Pictures stay out; everything else in the records below is to be repeated exactly.

■ **Dataset**:
◆ ◆ ◆ ◆

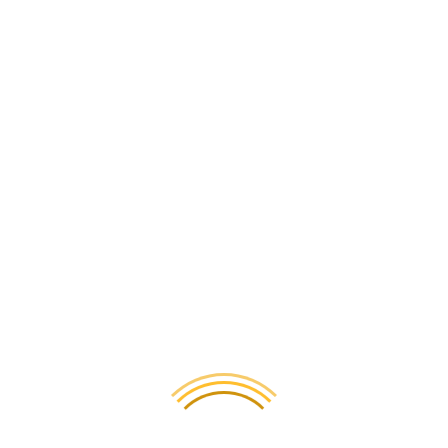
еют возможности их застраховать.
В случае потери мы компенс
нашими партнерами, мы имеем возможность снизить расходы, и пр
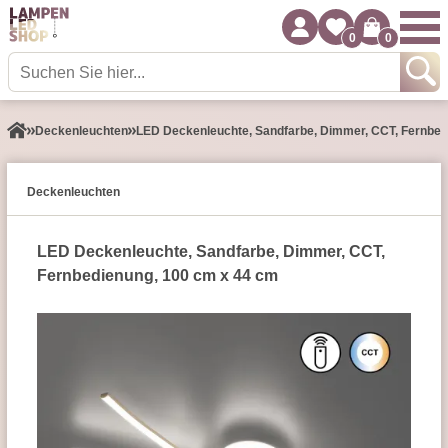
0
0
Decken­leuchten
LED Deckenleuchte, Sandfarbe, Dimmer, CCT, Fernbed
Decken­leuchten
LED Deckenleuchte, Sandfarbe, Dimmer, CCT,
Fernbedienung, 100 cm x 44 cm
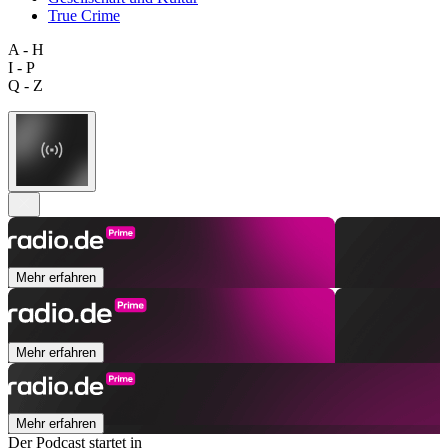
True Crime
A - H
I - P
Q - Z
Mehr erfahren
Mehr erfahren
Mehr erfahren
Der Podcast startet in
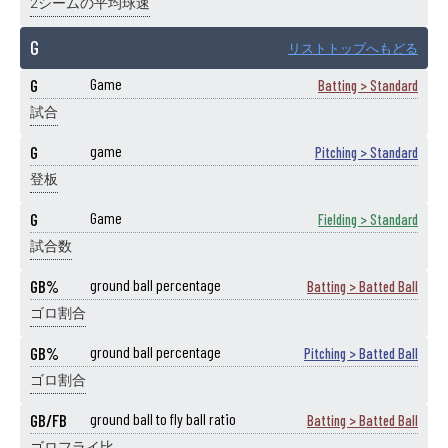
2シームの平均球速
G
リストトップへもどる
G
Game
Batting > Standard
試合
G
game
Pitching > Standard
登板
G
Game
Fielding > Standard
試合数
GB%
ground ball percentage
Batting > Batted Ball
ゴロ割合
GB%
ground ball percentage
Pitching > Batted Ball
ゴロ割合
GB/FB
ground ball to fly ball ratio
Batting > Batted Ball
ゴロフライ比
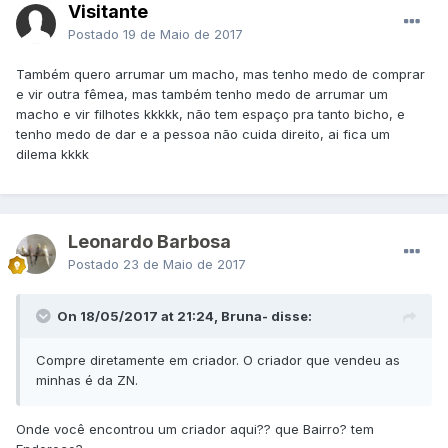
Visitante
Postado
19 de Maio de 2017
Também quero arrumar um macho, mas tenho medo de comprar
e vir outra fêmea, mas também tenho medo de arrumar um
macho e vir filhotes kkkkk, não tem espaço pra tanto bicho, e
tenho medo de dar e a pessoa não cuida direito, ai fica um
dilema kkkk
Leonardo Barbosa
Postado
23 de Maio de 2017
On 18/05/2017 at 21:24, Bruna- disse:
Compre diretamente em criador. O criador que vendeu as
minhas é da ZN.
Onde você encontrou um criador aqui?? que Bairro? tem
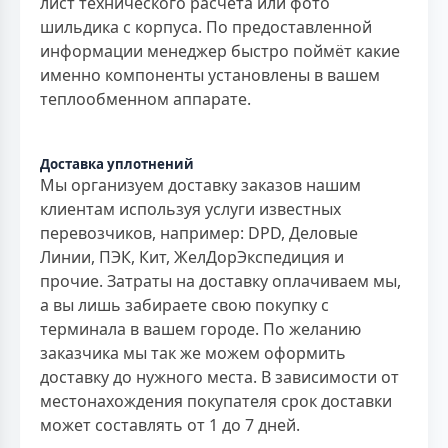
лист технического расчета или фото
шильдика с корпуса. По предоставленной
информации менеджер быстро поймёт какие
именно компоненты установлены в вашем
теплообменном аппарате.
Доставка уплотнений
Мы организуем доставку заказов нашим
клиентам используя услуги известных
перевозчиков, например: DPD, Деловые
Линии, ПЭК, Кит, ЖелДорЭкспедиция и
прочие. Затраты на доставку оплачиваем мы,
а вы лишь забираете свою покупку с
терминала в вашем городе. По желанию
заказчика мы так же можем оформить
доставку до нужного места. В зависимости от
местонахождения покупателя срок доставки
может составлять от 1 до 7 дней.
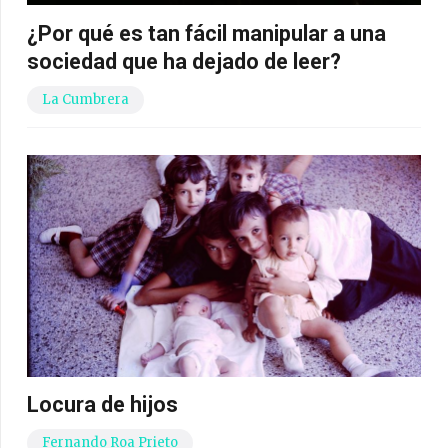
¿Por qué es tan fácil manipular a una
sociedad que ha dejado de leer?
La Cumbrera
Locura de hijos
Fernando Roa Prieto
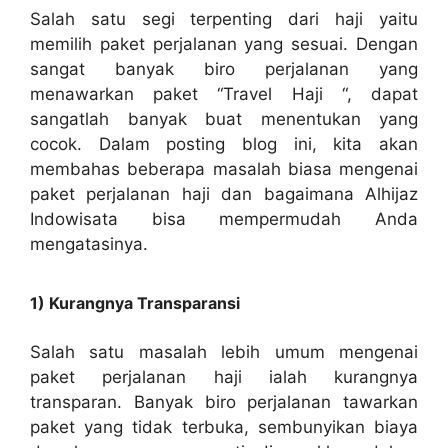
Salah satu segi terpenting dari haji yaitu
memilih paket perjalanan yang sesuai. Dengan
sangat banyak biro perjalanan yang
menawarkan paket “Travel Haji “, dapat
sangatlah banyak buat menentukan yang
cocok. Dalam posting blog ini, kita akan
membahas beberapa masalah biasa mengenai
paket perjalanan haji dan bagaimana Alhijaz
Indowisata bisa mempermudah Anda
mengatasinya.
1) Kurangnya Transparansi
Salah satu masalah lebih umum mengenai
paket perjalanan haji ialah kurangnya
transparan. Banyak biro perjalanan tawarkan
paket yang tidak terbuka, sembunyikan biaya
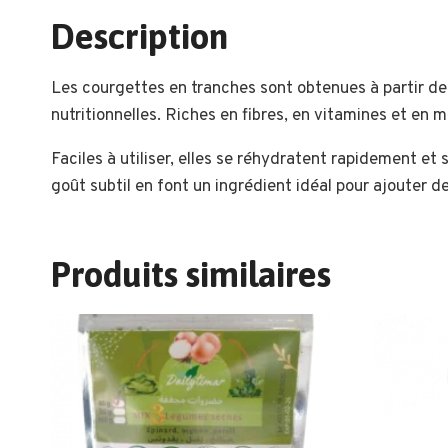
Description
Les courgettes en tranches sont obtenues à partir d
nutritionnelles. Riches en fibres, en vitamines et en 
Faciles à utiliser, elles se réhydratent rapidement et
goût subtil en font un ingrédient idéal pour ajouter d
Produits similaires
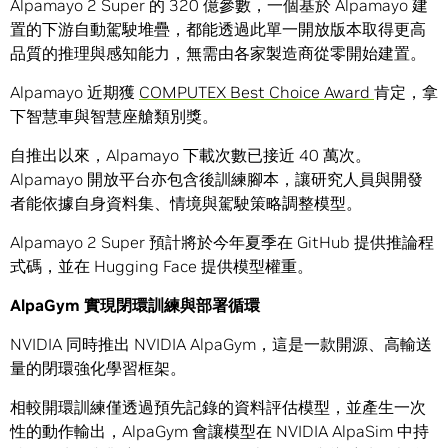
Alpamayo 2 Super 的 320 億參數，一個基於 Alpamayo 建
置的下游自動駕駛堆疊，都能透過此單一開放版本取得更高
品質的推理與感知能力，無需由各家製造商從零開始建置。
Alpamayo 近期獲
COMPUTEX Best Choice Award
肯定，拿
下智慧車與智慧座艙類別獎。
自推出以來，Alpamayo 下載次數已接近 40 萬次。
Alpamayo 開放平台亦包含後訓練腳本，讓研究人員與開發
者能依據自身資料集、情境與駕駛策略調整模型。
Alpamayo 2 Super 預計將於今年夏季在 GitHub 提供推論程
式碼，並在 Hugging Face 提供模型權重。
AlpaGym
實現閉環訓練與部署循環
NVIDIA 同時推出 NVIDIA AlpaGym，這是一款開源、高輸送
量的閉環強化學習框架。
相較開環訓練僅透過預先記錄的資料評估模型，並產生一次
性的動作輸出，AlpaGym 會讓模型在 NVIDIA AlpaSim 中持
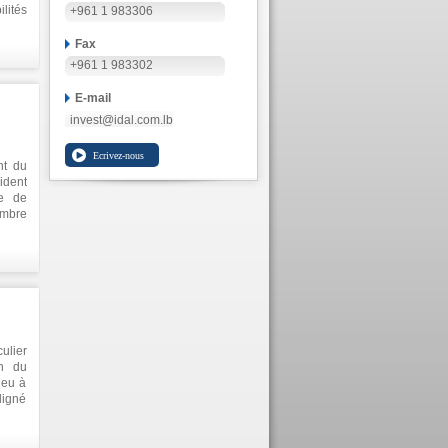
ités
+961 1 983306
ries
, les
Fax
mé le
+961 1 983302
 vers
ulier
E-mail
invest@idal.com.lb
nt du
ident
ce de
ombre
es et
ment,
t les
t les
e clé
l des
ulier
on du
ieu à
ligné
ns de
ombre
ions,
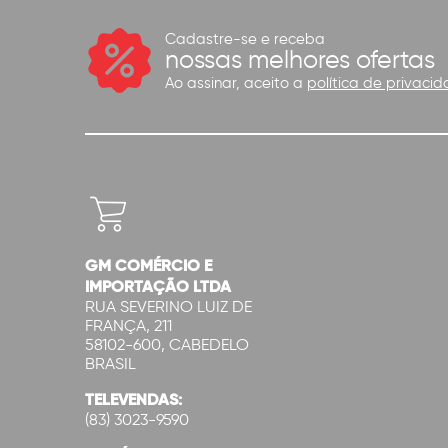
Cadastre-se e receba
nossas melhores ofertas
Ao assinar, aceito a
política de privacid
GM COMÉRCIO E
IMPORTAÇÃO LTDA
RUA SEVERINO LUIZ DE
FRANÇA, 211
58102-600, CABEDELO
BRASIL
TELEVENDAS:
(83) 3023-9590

◆ ◆ ◆ ◆

■ **Exercise solution**:
еют возможности их застраховать.
В случае потери мы компенс
нашими партнерами, мы имеем возможность снизить расходы, и пр
0
0
Decken­leuchten
LED Deckenleuchte, Sandfarbe, Dimmer, CCT, Fernbed
Decken­leuchten
LED Deckenleuchte, Sandfarbe, Dimmer, CCT,
Fernbedienung, 100 cm x 44 cm
True Crime
A - H
I - P
Q - Z
Mehr erfahren
Mehr erfahren
Mehr erfahren
Der Podcast startet in
2シームの平均球速
G
リストトップへもどる
G
Game
Batting > Standard
試合
G
game
Pitching > Standard
登板
G
Game
Fielding > Standard
試合数
GB%
ground ball percentage
Batting > Batted Ball
ゴロ割合
GB%
ground ball percentage
Pitching > Batted Ball
ゴロ割合
GB/FB
ground ball to fly ball ratio
Batting > Batted Ball
ゴロフライ比
Visitante
Postado
19 de Maio de 2017
Também quero arrumar um macho, mas tenho medo de comprar
e vir outra fêmea, mas também tenho medo de arrumar um
macho e vir filhotes kkkkk, não tem espaço pra tanto bicho, e
tenho medo de dar e a pessoa não cuida direito, ai fica um
dilema kkkk
Leonardo Barbosa
Postado
23 de Maio de 2017
On 18/05/2017 at 21:24, Bruna- disse:
Compre diretamente em criador. O criador que vendeu as
minhas é da ZN.
Onde você encontrou um criador aqui?? que Bairro? tem
лист технического расчета или фото
шильдика с корпуса. По предоставленной
информации менеджер быстро поймёт какие
именно компоненты установлены в вашем
теплообменном аппарате.
Доставка уплотнений
Мы организуем доставку заказов нашим
клиентам используя услуги известных
перевозчиков, например: DPD, Деловые
Линии, ПЭК, Кит, ЖелДорЭкспедиция и
прочие. Затраты на доставку оплачиваем мы,
а вы лишь забираете свою покупку с
терминала в вашем городе. По желанию
заказчика мы так же можем оформить
доставку до нужного места. В зависимости от
местонахождения покупателя срок доставки
может составлять от 1 до 7 дней.
¿Por qué es tan fácil manipular a una
sociedad que ha dejado de leer?
La Cumbrera
Locura de hijos
Fernando Roa Prieto
Salah satu segi terpenting dari haji yaitu
memilih paket perjalanan yang sesuai. Dengan
sangat banyak biro perjalanan yang
menawarkan paket “Travel Haji “, dapat
sangatlah banyak buat menentukan yang
cocok. Dalam posting blog ini, kita akan
membahas beberapa masalah biasa mengenai
paket perjalanan haji dan bagaimana Alhijaz
Indowisata bisa mempermudah Anda
mengatasinya.
1) Kurangnya Transparansi
Salah satu masalah lebih umum mengenai
paket perjalanan haji ialah kurangnya
transparan. Banyak biro perjalanan tawarkan
paket yang tidak terbuka, sembunyikan biaya
Description
Les courgettes en tranches sont obtenues à partir d
nutritionnelles. Riches en fibres, en vitamines et en 
Faciles à utiliser, elles se réhydratent rapidement et
goût subtil en font un ingrédient idéal pour ajouter d
Produits similaires
Alpamayo 2 Super 的 320 億參數，一個基於 Alpamayo 建
置的下游自動駕駛堆疊，都能透過此單一開放版本取得更高
品質的推理與感知能力，無需由各家製造商從零開始建置。
Alpamayo 近期獲
COMPUTEX Best Choice Award
肯定，拿
下智慧車與智慧座艙類別獎。
自推出以來，Alpamayo 下載次數已接近 40 萬次。
Alpamayo 開放平台亦包含後訓練腳本，讓研究人員與開發
者能依據自身資料集、情境與駕駛策略調整模型。
Alpamayo 2 Super 預計將於今年夏季在 GitHub 提供推論程
式碼，並在 Hugging Face 提供模型權重。
AlpaGym
實現閉環訓練與部署循環
NVIDIA 同時推出 NVIDIA AlpaGym，這是一款開源、高輸送
量的閉環強化學習框架。
相較開環訓練僅透過預先記錄的資料評估模型，並產生一次
性的動作輸出，AlpaGym 會讓模型在 NVIDIA AlpaSim 中持
ités
+961 1 983306
ries
, les
Fax
mé le
+961 1 983302
 vers
ulier
E-mail
invest@idal.com.lb
nt du
ident
ce de
ombre
es et
ment,
t les
t les
e clé
l des
ulier
on du
ieu à
ligné
ns de
ombre
ions,
Cadastre-se e receba
nossas melhores ofertas
Ao assinar, aceito a
política de privacid
GM COMÉRCIO E
IMPORTAÇÃO LTDA
RUA SEVERINO LUIZ DE
FRANÇA, 211
58102-600, CABEDELO
BRASIL
TELEVENDAS:
(83) 3023-9590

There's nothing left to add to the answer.